Poor me, left to suffer with the stress and pain of the average woman.
As I pulled into a neighborhood strip mall, a sign captured my attention. “Happy Foot.” Hmm. Happy Foot? I sat, staring at the sign. Is this one of those places where things aren’t supposed to end “happy” legally?
I watched as a clean-cut gentleman went in. Interesting, I thought. I pulled out my handy-dandy iPhone and looked up “Happy Foot” on Yelp. I was shocked at the overwhelmingly positive reviews it had received.
Two things really jumped out at me: “Clean” and “1 hour for $25.” What, $25? Since I’ve always been a Four Seasons type of girl, I’m used to paying more than $25 just for the tip.
My curiosity got the best of me. I had to call and see if they could get me in. The woman on the phone spoke in broken English, but I was able to understand. She asked if I could be there in 10 minutes. Considering I was parked outside the door, it wasn’t an issue.
For the next 10 minutes I observed the comings and goings of the establishment, trying to read the faces of the customers. They looked legit. Maybe I had watched to many movies, and just the word “happy” in conjunction with the word “massage” was taking my mind to the gutter.
Ten minutes went quickly and before I knew it, it was time to make my move.
Walking in, I got that first-day-of-school feeling in my stomach. Hospital-type curtains hung from the ceiling and I was unable to see past the small reception area.
I was promptly and quietly greeted and was asked to follow the receptionist to the back. As the curtains were withdrawn, the headlines flashed in front of my eyes: “Local mom arrested for prostitution at local massage parlor.” Oh man, what had I gotten myself into?

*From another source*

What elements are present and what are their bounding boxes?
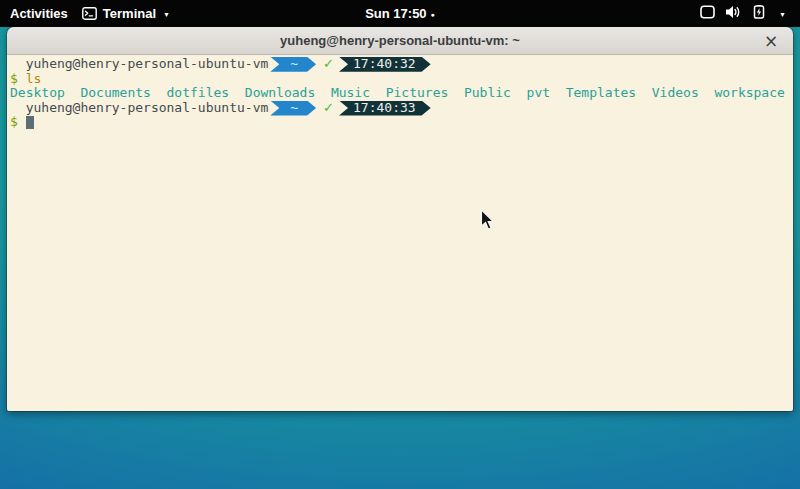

Low-lying chairs were positioned throughout the small room. There were about eight chairs, and most were filled with people in the process of getting “happy.” All had their faces covered, so there was no way of knowing who was in the room.
For me, this was a little creepy. It was so dark, too, that it added to the creep factor.
The receptionist gestured for me to sit. I was not given any further instruction, but it was clear that I was to remove my shoes. (It was either remove my shoes or run like hell.)
A fight went on in my head between the good and the bad. Part of me loved the excitement of the unknown, while the other part told me I should never stay in an uncomfortable situation.
For whatever reason, the bad girl in me won, and I stayed. I was too intrigued to leave.
A little woman came out and instructed me by hand motions to put my feet in a warm basket of water. Some type of herbal bag was floating in the water. It seemed harmless so far.
She smiled, and I think it was to ease my fear – it must have been written all over my face. She had me lie back, and she started to massage my temples, neck and face. My mind was racing. I thought this was a foot massage parlor. What is going on?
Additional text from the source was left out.